No deja de ser paradójico que, si bien los últimos tres gobiernos han resaltado que la educación es el rubro oficial con mayor asignación presupuestal, incluso por encima del sector defensa, hoy las universidades públicas estén arrastrando una crisis estructural equivalente a un déficit de 19 billones de pesos.
Resulta aún más complicado que ese hueco presupuestal siga creciendo pese a distintas estrategias implementadas en la última década para facilitar el acceso de los jóvenes a la educación superior. Desde programas como “Ser pilo paga” en el mandato Santos, “Generación E” en el de Duque y “Matrícula cero” −ya una ley− en la actual administración, cada vez han sido más las facilidades para que las personas de bajos y medianos recursos puedan cursar estudios técnicos, tecnológicos y universitarios.
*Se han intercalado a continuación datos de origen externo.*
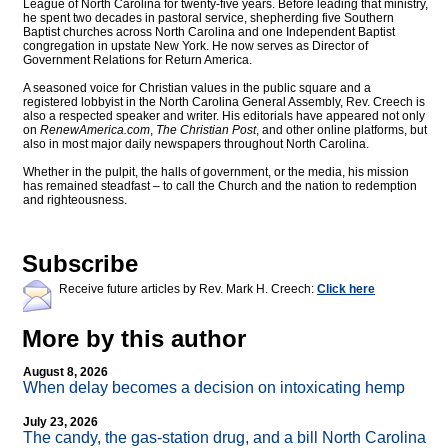
League of North Carolina for twenty-five years. Before leading that ministry,
he spent two decades in pastoral service, shepherding five Southern
Baptist churches across North Carolina and one Independent Baptist
congregation in upstate New York. He now serves as Director of
Government Relations for Return America.
A seasoned voice for Christian values in the public square and a
registered lobbyist in the North Carolina General Assembly, Rev. Creech is
also a respected speaker and writer. His editorials have appeared not only
on
RenewAmerica.com
,
The Christian Post
, and other online platforms, but
also in most major daily newspapers throughout North Carolina.
Whether in the pulpit, the halls of government, or the media, his mission
has remained steadfast – to call the Church and the nation to redemption
and righteousness.
Subscribe
Receive future articles by Rev. Mark H. Creech:
Click here
More by this author
August 8, 2026
When delay becomes a decision on intoxicating hemp
July 23, 2026
The candy, the gas-station drug, and a bill North Carolina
Igual ocurre con las líneas de crédito del Icetex para otorgar préstamos a los alumnos de instituciones públicas y privadas, cuyas tasas de interés y plazos de amortización han sido flexibilizados. A todo lo anterior debe sumarse el impacto superlativo del esfuerzo de la empresa privada multiplicando sus iniciativas de becas y patrocinios, beneficiando a decenas de miles de jóvenes. Adicionalmente, gobernaciones y alcaldías han fortalecido sus respectivos programas para que los bachilleres puedan continuar su preparación académica…
Visto lo anterior, impacta lo advertido por el presidente de la Asociación Colombiana de Universidades (Ascun) y rector de la Córdoba, Jairo Torres Oviedo, en torno a que los 34 claustros públicos soportan un billonario desfinanciamiento estructural originado en el indicador inflacionario que se aplica para hacer transferencias presupuestales de la nación a estas instituciones, con base en lo ordenado en la Ley 30 de 1992.
Ese déficit se explica así: cuando empezó a regir esta norma había 155.000 alumnos en los claustros de educación superior oficiales, pero hoy ya son 650.000. Consecuentemente, aumentaron los gastos por mayores plantas de profesores, escalas salariales y pensionales, ampliación de infraestructura, costos administrativos y otros rubros. Si bien las universidades han tratado de apoyarse en ingresos derivados de contratos, investigaciones, asesorías, consultorías y otros servicios, estos no alcanzan para suplir el hueco financiero. Incluso la nación ha tenido que concurrir para sufragar en parte el funcionamiento institucional, pero es apenas un salvavidas parcial.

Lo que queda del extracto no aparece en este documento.